- **Task statement**
Output all entries verbatim. Skip pictures.

(Stored data entries)

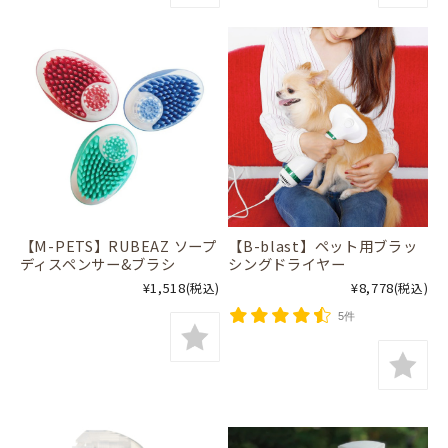
【M-PETS】RUBEAZ ソープ
【B-blast】ペット用ブラッ
ディスペンサー&ブラシ
シングドライヤー
¥1,518
¥8,778
(税込)
(税込)
5件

- **Exercise result**
【M-PETS】RUBEAZ ソープ
【B-blast】ペット用ブラッ
ディスペンサー&ブラシ
シングドライヤー
¥1,518
¥8,778
(税込)
(税込)
5件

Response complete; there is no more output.